Część „Pomocników Historycznych” ukazywała się z jakiejś okazji (zazwyczaj była nią rocznica jakiegoś wydarzenia). Choć publikacja stawiająca sobie za zadanie omówienie dwóch tysiącleci – od starożytności po dzień dzisiejszy, z oczywistych powodów nie należy do takich „okazjonalnych” wydawnictw, to redaktorzy „Pomocnika” nie kryją, że asumptem to zmierzenia się z tematyką niemiecką jest zakończenie rządów Angeli Merkel. O szesnastoletnim sprawowaniu przez nią funkcji kanclerskiej też można już powiedzieć, że stanowi osobną epokę w historii Niemiec. Nie dziwi więc, że publikację otwiera tekst będący próbą bilansu dorobku Merkel, oceniający go – co biorąc pod uwagę linię „Polityki” nie jest chyba przesadnie zaskakujące – pozytywnie, acz nie bezkrytycznie. Surowo oceniono choćby politykę kanclerz wobec Nord Stream 2.

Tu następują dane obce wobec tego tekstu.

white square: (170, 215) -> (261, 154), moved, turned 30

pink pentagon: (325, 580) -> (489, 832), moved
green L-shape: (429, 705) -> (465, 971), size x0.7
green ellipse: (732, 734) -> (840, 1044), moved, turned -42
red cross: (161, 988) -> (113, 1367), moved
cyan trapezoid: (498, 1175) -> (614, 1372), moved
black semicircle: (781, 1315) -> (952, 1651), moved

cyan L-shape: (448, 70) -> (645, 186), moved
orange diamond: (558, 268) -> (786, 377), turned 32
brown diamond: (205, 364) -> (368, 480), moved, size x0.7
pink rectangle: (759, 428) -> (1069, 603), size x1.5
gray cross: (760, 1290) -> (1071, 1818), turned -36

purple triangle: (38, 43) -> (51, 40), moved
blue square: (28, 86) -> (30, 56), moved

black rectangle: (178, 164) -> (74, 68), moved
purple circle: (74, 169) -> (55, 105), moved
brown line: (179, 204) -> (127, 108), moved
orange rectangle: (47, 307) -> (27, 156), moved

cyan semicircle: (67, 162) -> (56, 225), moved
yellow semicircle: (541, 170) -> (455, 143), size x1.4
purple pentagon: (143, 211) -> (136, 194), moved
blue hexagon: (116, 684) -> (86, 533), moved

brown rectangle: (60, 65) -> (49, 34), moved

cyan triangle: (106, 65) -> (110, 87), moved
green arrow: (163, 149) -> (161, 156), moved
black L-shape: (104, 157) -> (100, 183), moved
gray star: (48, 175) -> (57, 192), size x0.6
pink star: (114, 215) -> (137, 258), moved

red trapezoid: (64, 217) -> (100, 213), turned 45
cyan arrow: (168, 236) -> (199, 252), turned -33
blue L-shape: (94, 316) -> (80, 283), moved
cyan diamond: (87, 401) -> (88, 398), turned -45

Autorem tekstu o erze Angeli Merkel jest Adam Krzemiński, specjalista „Polityki” od spraw niemieckich. Cechą „Pomocników Historycznych” zawsze było to, że na ich łamach „spotykali się” autorzy tak związani z „Polityką”, jak i „zewnętrzni” – zazwyczaj naukowcy o uznanym dorobku w dziedzinie, której dotyczy publikacja. Tak jest i tym razem – oprócz wspomnianego już Adama Krzemińskiego, współpracującego z „Polityką” historyka Tomasza Targańskiego czy krytyczki muzycznej Doroty Szwarcman, autorami tekstów są m.in. prof. Jerzy Kochanowski, prof. Ryszard Kaczmarek, prof. Wojciech Kunicki, prof. Jan M. Piskorski czy dr hab. Maciej Ptaszyński. Wykorzystano też, opublikowany wcześniej w „Pomocniku Historycznym” o Trzeciej Rzeszy tekst nieżyjącego już prof. Jerzego Holzera.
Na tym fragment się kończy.